(MATERIAL SUPPLIED begins)

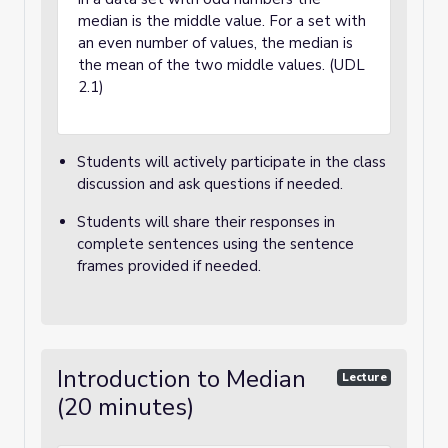
median is the middle value. For a set with
an even number of values, the median is
the mean of the two middle values. (UDL
2.1)
Students will actively participate in the class
discussion and ask questions if needed.
Students will share their responses in
complete sentences using the sentence
frames provided if needed.
Introduction to Median
Lecture
(20 minutes)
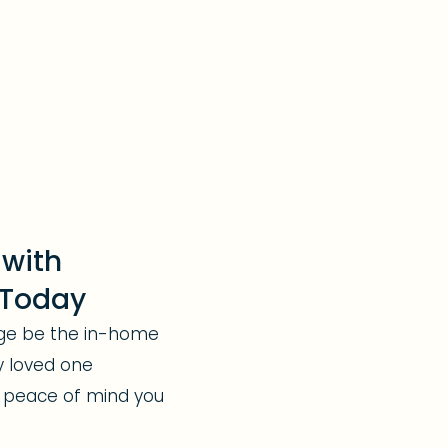
 with
 Today
rge be the in-home
y loved one
 peace of mind you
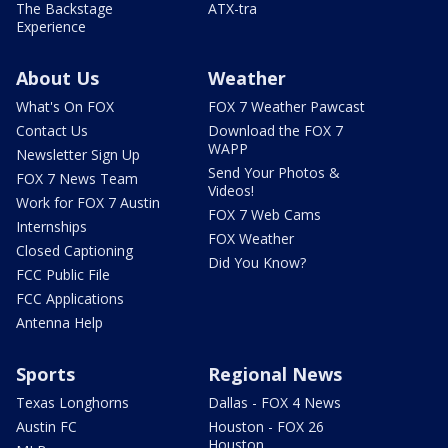
The Backstage
ATX-tra
Experience
About Us
Weather
What's On FOX
FOX 7 Weather Pawcast
Contact Us
Download the FOX 7
WAPP
Newsletter Sign Up
Send Your Photos &
FOX 7 News Team
Videos!
Work for FOX 7 Austin
FOX 7 Web Cams
Internships
FOX Weather
Closed Captioning
Did You Know?
FCC Public File
FCC Applications
Antenna Help
Sports
Regional News
Texas Longhorns
Dallas - FOX 4 News
Austin FC
Houston - FOX 26
Houston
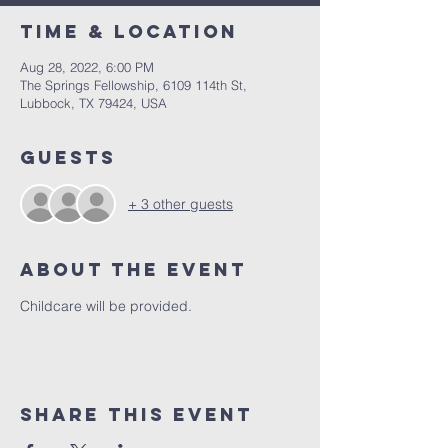
Time & Location
Aug 28, 2022, 6:00 PM
The Springs Fellowship, 6109 114th St,
Lubbock, TX 79424, USA
Guests
+ 3 other guests
About the Event
Childcare will be provided.
Share This Event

(MATERIAL SUPPLIED ends)

● **EXERCISE GOAL**
Restate word for word the lines that begin at the one containing "FOX 7 Weather Pawcast" and end with the final line of the records. Pictures stay out.

● **FINAL ANSWER**
FOX 7 Weather Pawcast
Contact Us
Download the FOX 7
WAPP
Newsletter Sign Up
Send Your Photos &
FOX 7 News Team
Videos!
Work for FOX 7 Austin
FOX 7 Web Cams
Internships
FOX Weather
Closed Captioning
Did You Know?
FCC Public File
FCC Applications
Antenna Help
Sports
Regional News
Texas Longhorns
Dallas - FOX 4 News
Austin FC
Houston - FOX 26
Houston
Time & Location
Aug 28, 2022, 6:00 PM
The Springs Fellowship, 6109 114th St,
Lubbock, TX 79424, USA
Guests
+ 3 other guests
About the Event
Childcare will be provided.
Share This Event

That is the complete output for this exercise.